● **Exercise**: Exact copy, no pictures: set down every entry below as written.
Start of Dataset extract
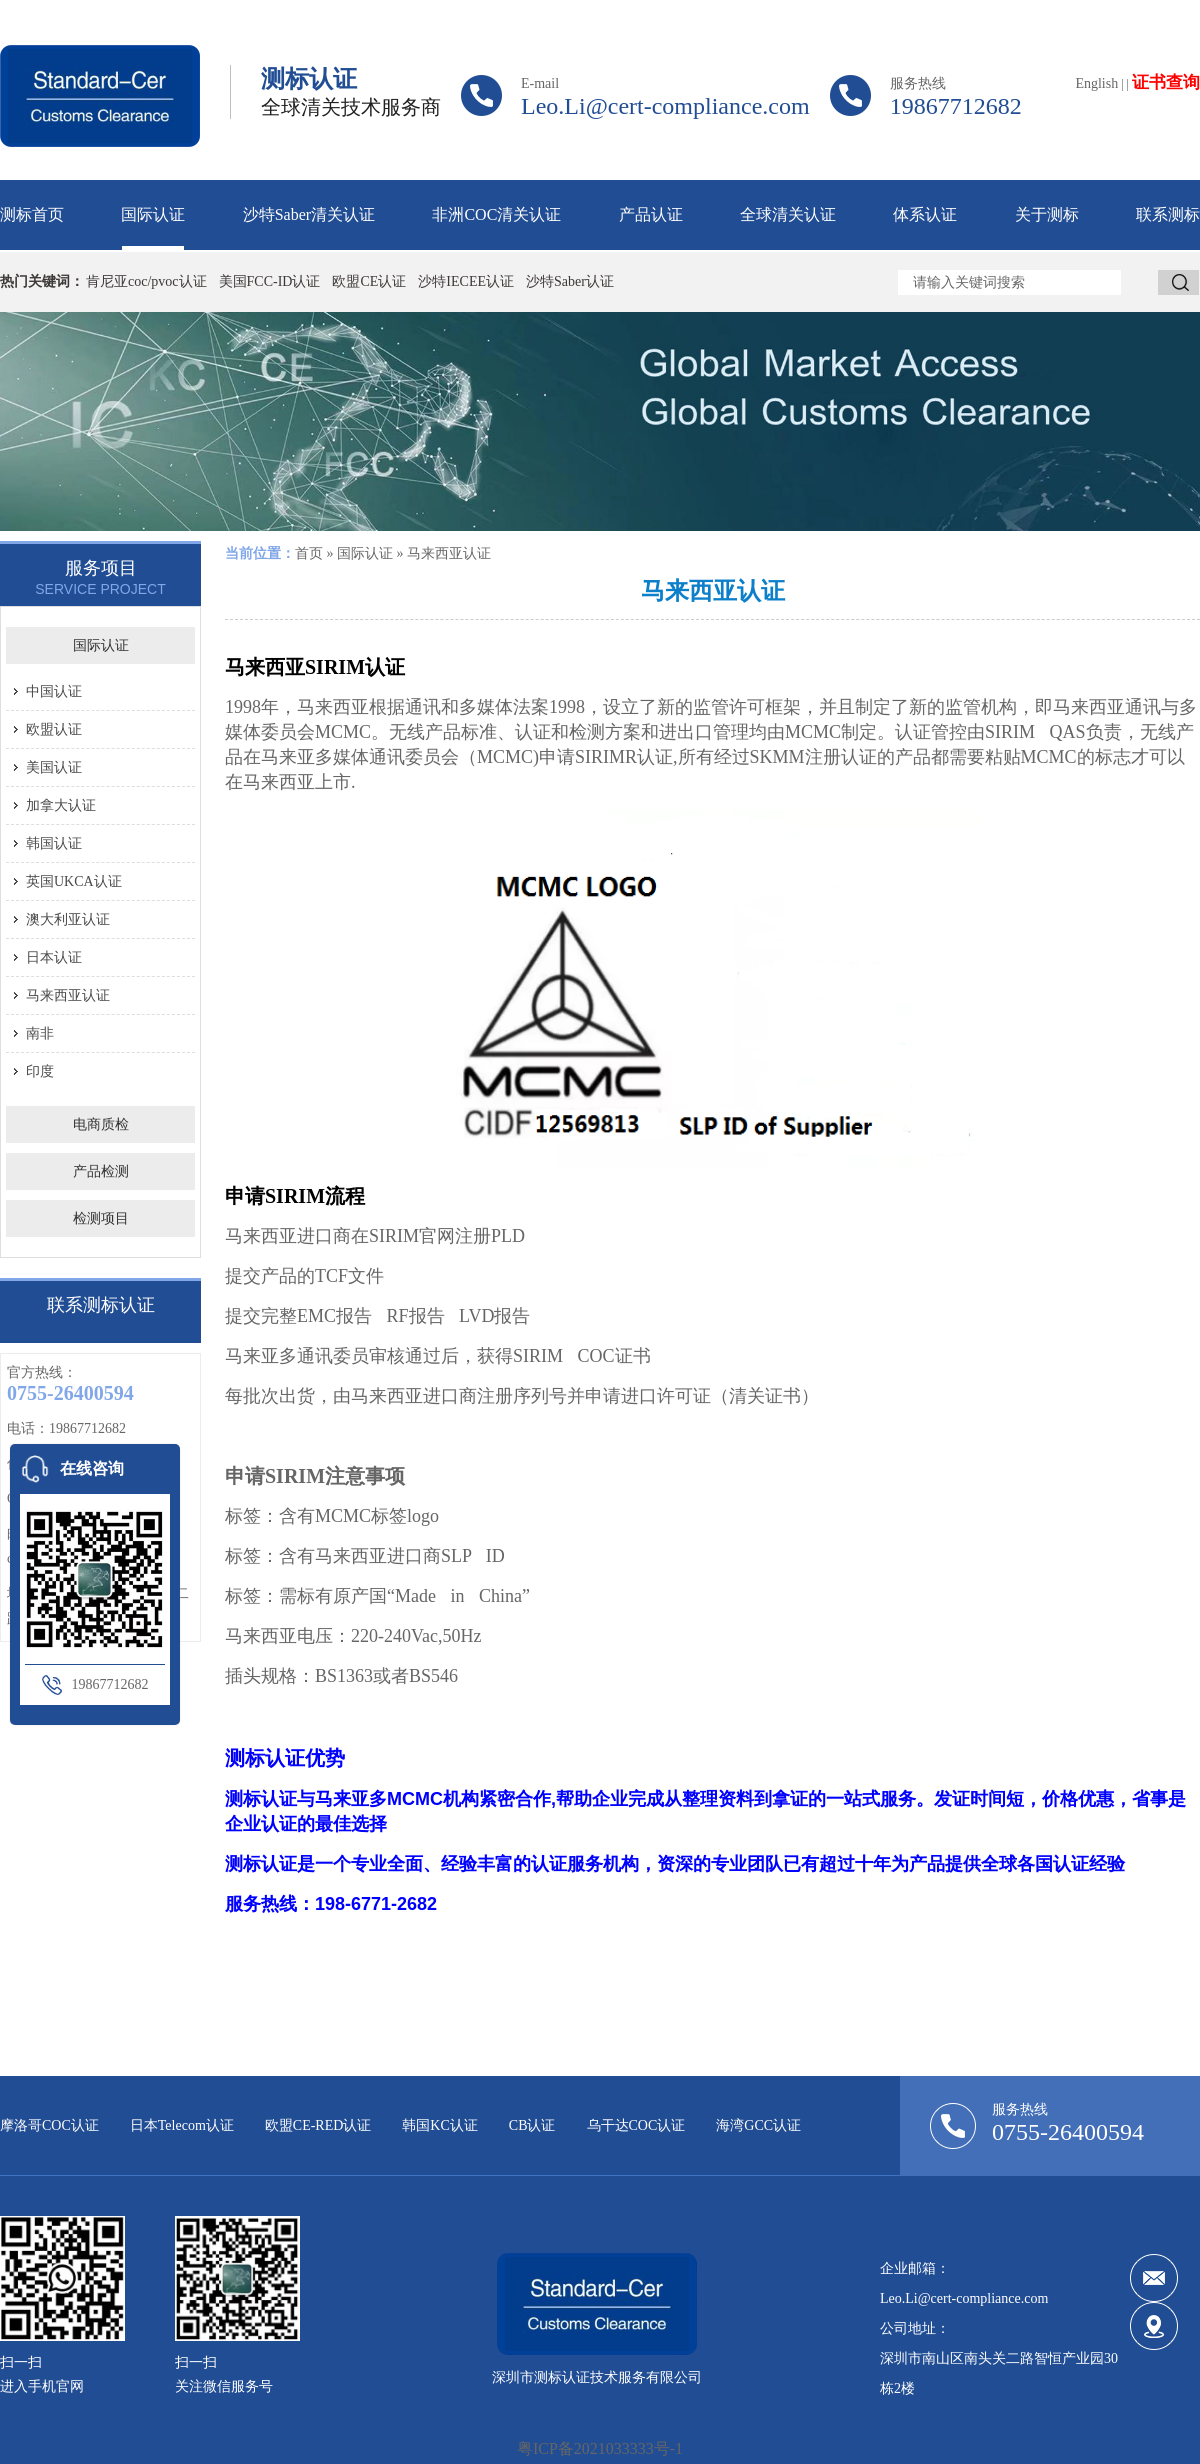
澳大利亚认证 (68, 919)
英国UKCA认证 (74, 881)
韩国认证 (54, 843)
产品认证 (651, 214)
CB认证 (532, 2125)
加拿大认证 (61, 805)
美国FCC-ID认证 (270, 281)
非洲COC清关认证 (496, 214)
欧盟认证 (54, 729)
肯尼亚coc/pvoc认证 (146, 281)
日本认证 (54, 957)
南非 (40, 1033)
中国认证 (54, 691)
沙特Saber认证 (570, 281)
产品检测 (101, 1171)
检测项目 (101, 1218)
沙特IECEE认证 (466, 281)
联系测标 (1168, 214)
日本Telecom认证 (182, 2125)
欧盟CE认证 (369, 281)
End of Dataset extract
● **Written answer**:
澳大利亚认证 (68, 919)
英国UKCA认证 (74, 881)
韩国认证 (54, 843)
产品认证 (651, 214)
CB认证 (532, 2125)
加拿大认证 (61, 805)
美国FCC-ID认证 (270, 281)
非洲COC清关认证 (496, 214)
欧盟认证 (54, 729)
肯尼亚coc/pvoc认证 (146, 281)
日本认证 (54, 957)
南非 (40, 1033)
中国认证 (54, 691)
沙特Saber认证 (570, 281)
产品检测 (101, 1171)
检测项目 (101, 1218)
沙特IECEE认证 (466, 281)
联系测标 (1168, 214)
日本Telecom认证 (182, 2125)
欧盟CE认证 (369, 281)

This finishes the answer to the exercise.